THE RECORDS below:

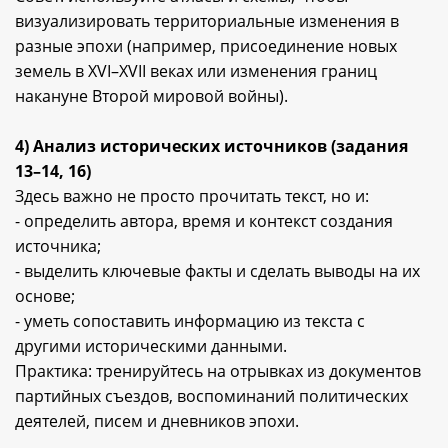
визуализировать территориальные изменения в
разные эпохи (например, присоединение новых
земель в XVI–XVII веках или изменения границ
накануне Второй мировой войны).
4) Анализ исторических источников (задания
13–14, 16)
Здесь важно не просто прочитать текст, но и:
- определить автора, время и контекст создания
источника;
- выделить ключевые факты и сделать выводы на их
основе;
- уметь сопоставить информацию из текста с
другими историческими данными.
Практика: тренируйтесь на отрывках из документов
партийных съездов, воспоминаний политических
деятелей, писем и дневников эпохи.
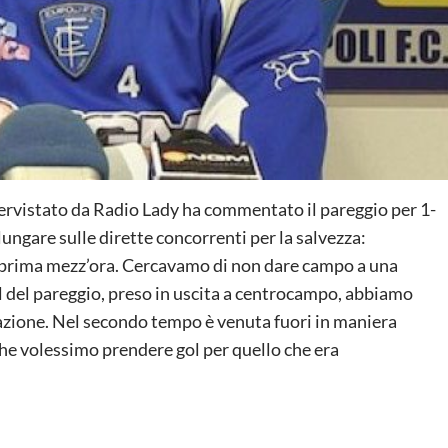
tervistato da Radio Lady ha commentato il pareggio per 1-
lungare sulle dirette concorrenti per la salvezza:
 prima mezz’ora. Cercavamo di non dare campo a una
l del pareggio, preso in uscita a centrocampo, abbiamo
tuazione. Nel secondo tempo è venuta fuori in maniera
he volessimo prendere gol per quello che era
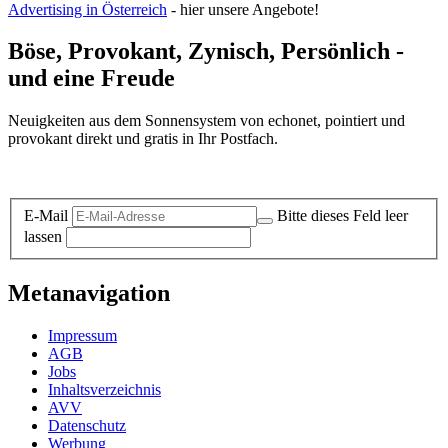
Advertising in Österreich
- hier unsere Angebote!
Böse, Provokant, Zynisch, Persönlich -
und eine Freude
Neuigkeiten aus dem Sonnensystem von echonet, pointiert und
provokant direkt und gratis in Ihr Postfach.
Datenschutz-Information zum Newsletter
E-Mail
Bitte dieses Feld leer
lassen
Metanavigation
Impressum
AGB
Jobs
Inhaltsverzeichnis
AVV
Datenschutz
Werbung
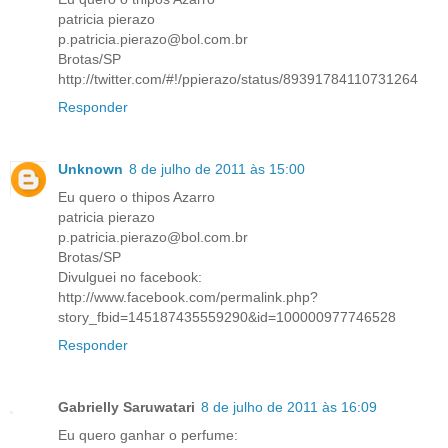
patricia pierazo
p.patricia.pierazo@bol.com.br
Brotas/SP
http://twitter.com/#!/ppierazo/status/89391784110731264
Responder
Unknown
8 de julho de 2011 às 15:00
Eu quero o thipos Azarro
patricia pierazo
p.patricia.pierazo@bol.com.br
Brotas/SP
Divulguei no facebook:
http://www.facebook.com/permalink.php?
story_fbid=145187435559290&id=100000977746528
Responder
Gabrielly Saruwatari
8 de julho de 2011 às 16:09
Eu quero ganhar o perfume:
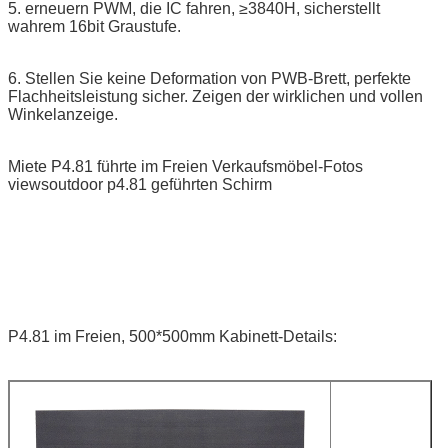
5. erneuern PWM, die IC fahren, ≥3840H, sicherstellt
wahrem 16bit Graustufe.
6. Stellen Sie keine Deformation von PWB-Brett, perfekte
Flachheitsleistung sicher. Zeigen der wirklichen und vollen
Winkelanzeige.
Miete P4.81 führte im Freien Verkaufsmöbel-Fotos
viewsoutdoor p4.81 geführten Schirm
P4.81 im Freien, 500*500mm Kabinett-Details:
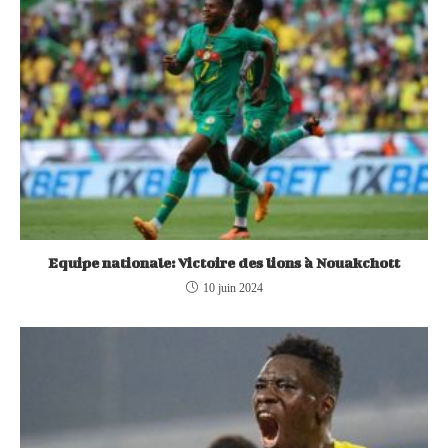
Equipe nationale: Victoire des lions à Nouakchott
10 juin 2024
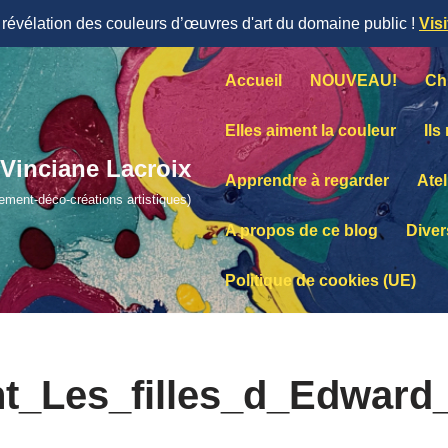
évélation des couleurs d’œuvres d'art du domaine public !
Vis
Accueil
NOUVEAU!
Ch
Elles aiment la couleur
Ils
Vinciane Lacroix
Apprendre à regarder
Atel
lement-déco-créations artistiques)
A propos de ce blog
Diver
Politique de cookies (UE)
t_Les_filles_d_Edward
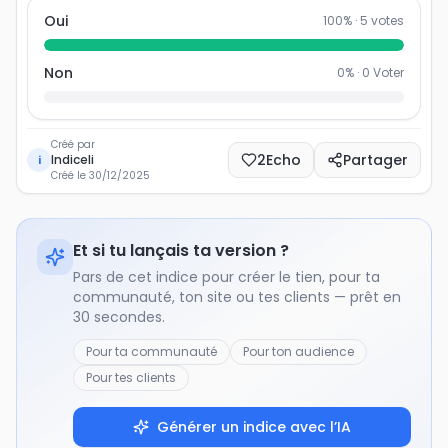
Oui
100
% ·
5
votes
Non
0
% ·
0
Voter
Créé par
2
Echo
Partager
Indiceli
i
Créé le
30/12/2025
Et si tu lançais ta version ?
Pars de cet indice pour créer le tien, pour ta
communauté, ton site ou tes clients — prêt en
30 secondes.
Pour ta communauté
Pour ton audience
Pour tes clients
Générer un indice avec l’IA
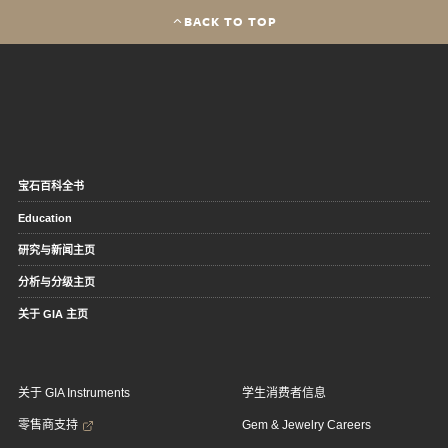
BACK TO TOP
宝石百科全书
Education
研究与新闻主页
分析与分级主页
关于 GIA 主页
关于 GIA Instruments
学生消费者信息
零售商支持
Gem & Jewelry Careers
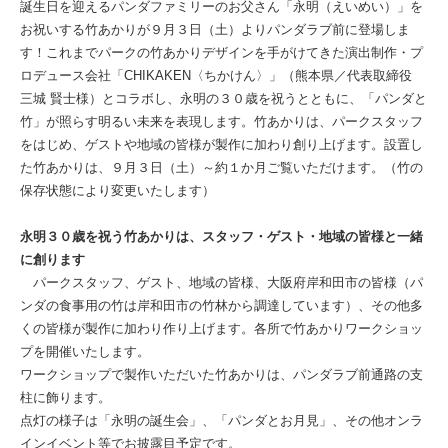
誕生日を迎えるパンダファミリーのお父さん「永明（えいめい）」を
お祝いする竹あかりが９月３日（土）よりパンダラブ前に登場しま
す！これまでパークの竹あかりデザインを手がけてきた演出制作・プ
ロデュース会社「CHIKAKEN〈ちかけん〉」（熊本県／代表取締役
三城 賢⼠様）とコラボし、永明の３０歳を祝うとともに、「パンダと
竹」が照らす明るい未来を表現します。竹あかりは、パークスタッフ
をはじめ、ゲストや地域の皆様が製作に加わり創り上げます。設置し
た竹あかりは、９月３日（土）～約１か月ご覧いただけます。（竹の
保存状態により変更いたします）
永明３０歳を祝う竹あかりは、スタッフ・ゲスト・地域の皆様と一緒
に創ります
パークスタッフ、ゲスト、地域の皆様、大阪府岸和田市の皆様（パ
ンダの食事用の竹は岸和田市の竹林から調達しています）、その他多
くの皆様が製作に加わり作り上げます。各所で竹あかりワークショッ
プを開催いたします。
ワークショップで製作いただいた竹あかりは、パンダラブ前通路の支
柱に飾ります。
点灯の様子は「永明の誕生会」、「パンダとお月見」、その他オンラ
インイベント等でお披露目予定です。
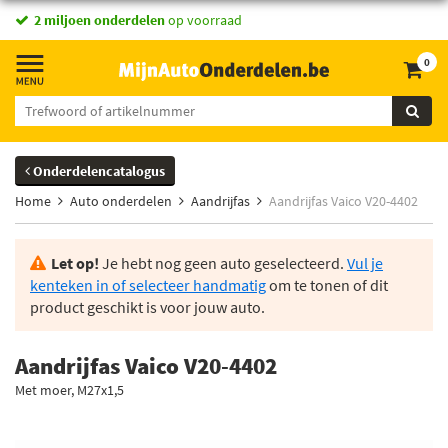
2 miljoen onderdelen
op voorraad
0
Onderdelencatalogus
Home
Auto onderdelen
Aandrijfas
Aandrijfas Vaico V20-4402
Let op!
Je hebt nog geen auto geselecteerd.
Vul je
kenteken in of selecteer handmatig
om te tonen of dit
product geschikt is voor jouw auto.
Aandrijfas Vaico V20-4402
Met moer, M27x1,5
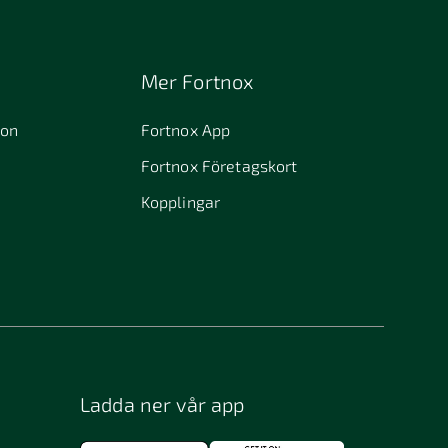
Mer Fortnox
ion
Fortnox App
Fortnox Företagskort
Kopplingar
Ladda ner vår app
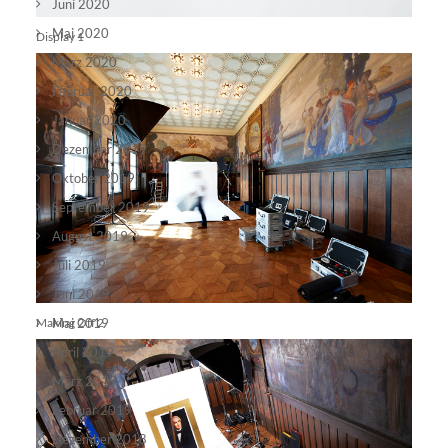
Juni 2020
Mai 2020
Display 1
März 2020
Februar 2020
Januar 2020
Dezember 2019
Oktober 2019
September 2019
August 2019
Juli 2019
Juni 2019
Making Off 2
Mai 2019
April 2019
März 2019
Februar 2019
Dezember 2018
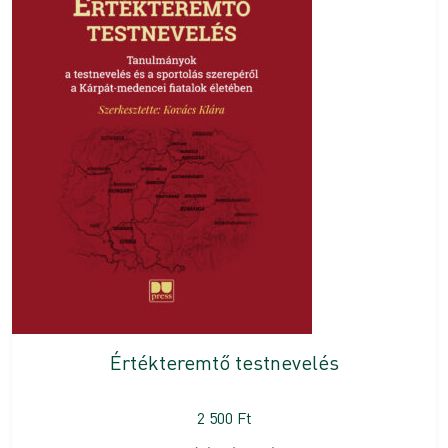
Értékteremtő testnevelés
2 500
Ft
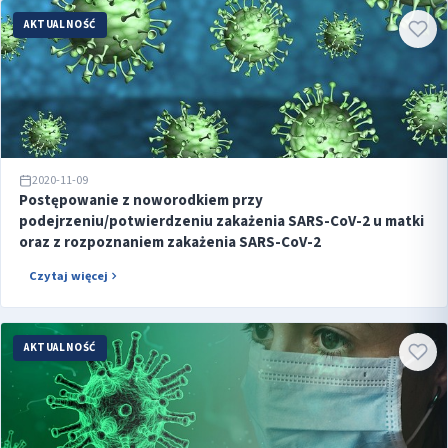
AKTUALNOŚĆ
2020-11-09
Postępowanie z noworodkiem przy
podejrzeniu/potwierdzeniu zakażenia SARS-CoV-2 u matki
oraz z rozpoznaniem zakażenia SARS-CoV-2
Czytaj więcej
AKTUALNOŚĆ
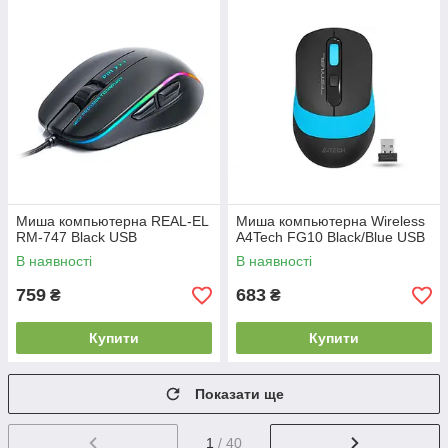
Миша компьютерна REAL-EL
Миша компьютерна Wireless
RM-747 Black USB
A4Tech FG10 Black/Blue USB
В наявності
В наявності
759
683
₴
₴
Купити
Купити
Показати ще
1
/ 40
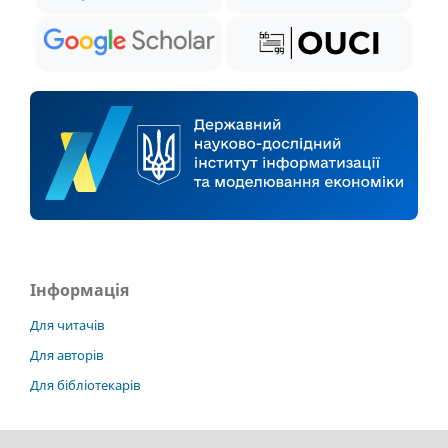
Інформація
Для читачів
Для авторів
Для бібліотекарів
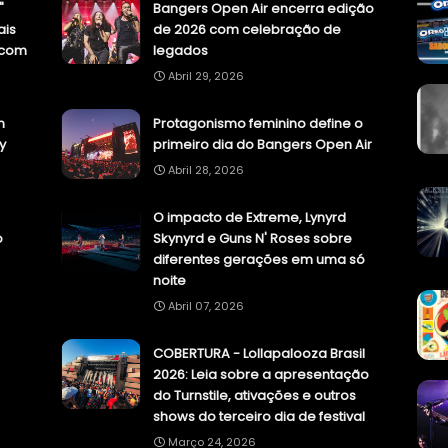
"
Bangers Open Air encerra edição
ais
de 2026 com celebração de
.com
legados
Abril 29, 2026
n
Protagonismo feminino define o
y
primeiro dia do Bangers Open Air
Abril 28, 2026
O impacto de Extreme, Lynyrd
o
Skynyrd e Guns N' Roses sobre
diferentes gerações em uma só
noite
Abril 07, 2026
COBERTURA - Lollapalooza Brasil
2026: Leia sobre a apresentação
do Turnstile, ativações e outros
shows do terceiro dia de festival
Março 24, 2026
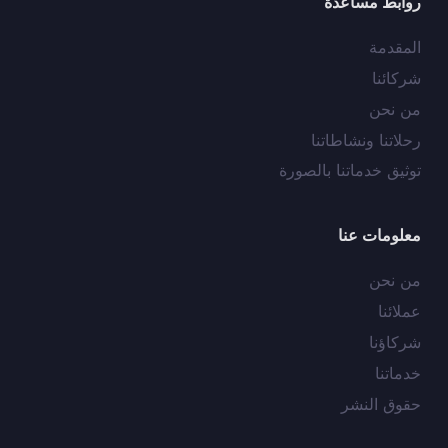
روابط مساعدة
المقدمة
شركائنا
من نحن
رحلاتنا ونشاطاتنا
توثيق خدماتنا بالصورة
معلومات عنا
من نحن
عملائنا
شركاؤنا
خدماتنا
حقوق النشر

End of THE RECORDS.

* [EXERCISE GOAL] Please reproduce the material above word for word, without its images.

* [RESPONSE BELOW]
визуализировать территориальные изменения в
разные эпохи (например, присоединение новых
земель в XVI–XVII веках или изменения границ
накануне Второй мировой войны).
4) Анализ исторических источников (задания
13–14, 16)
Здесь важно не просто прочитать текст, но и:
- определить автора, время и контекст создания
источника;
- выделить ключевые факты и сделать выводы на их
основе;
- уметь сопоставить информацию из текста с
другими историческими данными.
Практика: тренируйтесь на отрывках из документов
партийных съездов, воспоминаний политических
деятелей, писем и дневников эпохи.
tervistato da Radio Lady ha commentato il pareggio per 1-
lungare sulle dirette concorrenti per la salvezza:
 prima mezz’ora. Cercavamo di non dare campo a una
l del pareggio, preso in uscita a centrocampo, abbiamo
tuazione. Nel secondo tempo è venuta fuori in maniera
he volessimo prendere gol per quello che era
Advertising in Österreich
- hier unsere Angebote!
Böse, Provokant, Zynisch, Persönlich -
und eine Freude
Neuigkeiten aus dem Sonnensystem von echonet, pointiert und
provokant direkt und gratis in Ihr Postfach.
Datenschutz-Information zum Newsletter
E-Mail
Bitte dieses Feld leer
lassen
Metanavigation
Impressum
AGB
Jobs
Inhaltsverzeichnis
AVV
Datenschutz
Werbung
patricia pierazo
p.patricia.pierazo@bol.com.br
Brotas/SP
http://twitter.com/#!/ppierazo/status/89391784110731264
Responder
Unknown
8 de julho de 2011 às 15:00
Eu quero o thipos Azarro
patricia pierazo
p.patricia.pierazo@bol.com.br
Brotas/SP
Divulguei no facebook:
http://www.facebook.com/permalink.php?
story_fbid=145187435559290&id=100000977746528
Responder
Gabrielly Saruwatari
8 de julho de 2011 às 16:09
Eu quero ganhar o perfume:
5. erneuern PWM, die IC fahren, ≥3840H, sicherstellt
wahrem 16bit Graustufe.
6. Stellen Sie keine Deformation von PWB-Brett, perfekte
Flachheitsleistung sicher. Zeigen der wirklichen und vollen
Winkelanzeige.
Miete P4.81 führte im Freien Verkaufsmöbel-Fotos
viewsoutdoor p4.81 geführten Schirm
P4.81 im Freien, 500*500mm Kabinett-Details:
Equipe nationale: Victoire des lions à Nouakchott
10 juin 2024
évélation des couleurs d’œuvres d'art du domaine public !
Vis
Accueil
NOUVEAU!
Ch
Elles aiment la couleur
Ils
Vinciane Lacroix
Apprendre à regarder
Atel
lement-déco-créations artistiques)
A propos de ce blog
Diver
Politique de cookies (UE)
t_Les_filles_d_Edward
Oui
100
% ·
5
votes
Non
0
% ·
0
Voter
Créé par
2
Echo
Partager
Indiceli
i
Créé le
30/12/2025
Et si tu lançais ta version ?
Pars de cet indice pour créer le tien, pour ta
communauté, ton site ou tes clients — prêt en
30 secondes.
Pour ta communauté
Pour ton audience
Pour tes clients
Générer un indice avec l’IA
BACK TO TOP
宝石百科全书
Education
研究与新闻主页
分析与分级主页
关于 GIA 主页
关于 GIA Instruments
学生消费者信息
零售商支持
Gem & Jewelry Careers
誕生日を迎えるパンダファミリーのお父さん「永明（えいめい）」を
お祝いする竹あかりが９月３日（土）よりパンダラブ前に登場しま
す！これまでパークの竹あかりデザインを手がけてきた演出制作・プ
ロデュース会社「CHIKAKEN〈ちかけん〉」（熊本県／代表取締役
三城 賢⼠様）とコラボし、永明の３０歳を祝うとともに、「パンダと
竹」が照らす明るい未来を表現します。竹あかりは、パークスタッフ
をはじめ、ゲストや地域の皆様が製作に加わり創り上げます。設置し
た竹あかりは、９月３日（土）～約１か月ご覧いただけます。（竹の
保存状態により変更いたします）
永明３０歳を祝う竹あかりは、スタッフ・ゲスト・地域の皆様と一緒
に創ります
パークスタッフ、ゲスト、地域の皆様、大阪府岸和田市の皆様（パ
ンダの食事用の竹は岸和田市の竹林から調達しています）、その他多
くの皆様が製作に加わり作り上げます。各所で竹あかりワークショッ
プを開催いたします。
ワークショップで製作いただいた竹あかりは、パンダラブ前通路の支
柱に飾ります。
点灯の様子は「永明の誕生会」、「パンダとお月見」、その他オンラ
インイベント等でお披露目予定です。
2 miljoen onderdelen
op voorraad
0
Onderdelencatalogus
Home
Auto onderdelen
Aandrijfas
Aandrijfas Vaico V20-4402
Let op!
Je hebt nog geen auto geselecteerd.
Vul je
kenteken in of selecteer handmatig
om te tonen of dit
product geschikt is voor jouw auto.
Aandrijfas Vaico V20-4402
Met moer, M27x1,5
Mer Fortnox
ion
Fortnox App
Fortnox Företagskort
Kopplingar
Ladda ner vår app
Juni 2020
Mai 2020
Display 1
März 2020
Februar 2020
Januar 2020
Dezember 2019
Oktober 2019
September 2019
August 2019
Juli 2019
Juni 2019
Making Off 2
Mai 2019
April 2019
März 2019
Februar 2019
Dezember 2018
Értékteremtő testnevelés
2 500
Ft
AKTUALNOŚĆ
2020-11-09
Postępowanie z noworodkiem przy
podejrzeniu/potwierdzeniu zakażenia SARS-CoV-2 u matki
oraz z rozpoznaniem zakażenia SARS-CoV-2
Czytaj więcej
AKTUALNOŚĆ
Миша компьютерна REAL-EL
Миша компьютерна Wireless
RM-747 Black USB
A4Tech FG10 Black/Blue USB
В наявності
В наявності
759
683
₴
₴
Купити
Купити
Показати ще
1
/ 40
Інформація
Для читачів
Для авторів
Для бібліотекарів
"
Bangers Open Air encerra edição
ais
de 2026 com celebração de
.com
legados
Abril 29, 2026
n
Protagonismo feminino define o
y
primeiro dia do Bangers Open Air
Abril 28, 2026
O impacto de Extreme, Lynyrd
o
Skynyrd e Guns N' Roses sobre
diferentes gerações em uma só
noite
Abril 07, 2026
COBERTURA - Lollapalooza Brasil
2026: Leia sobre a apresentação
do Turnstile, ativações e outros
shows do terceiro dia de festival
Março 24, 2026
روابط مساعدة
المقدمة
شركائنا
من نحن
رحلاتنا ونشاطاتنا
توثيق خدماتنا بالصورة
معلومات عنا
من نحن
عملائنا
شركاؤنا
خدماتنا
حقوق النشر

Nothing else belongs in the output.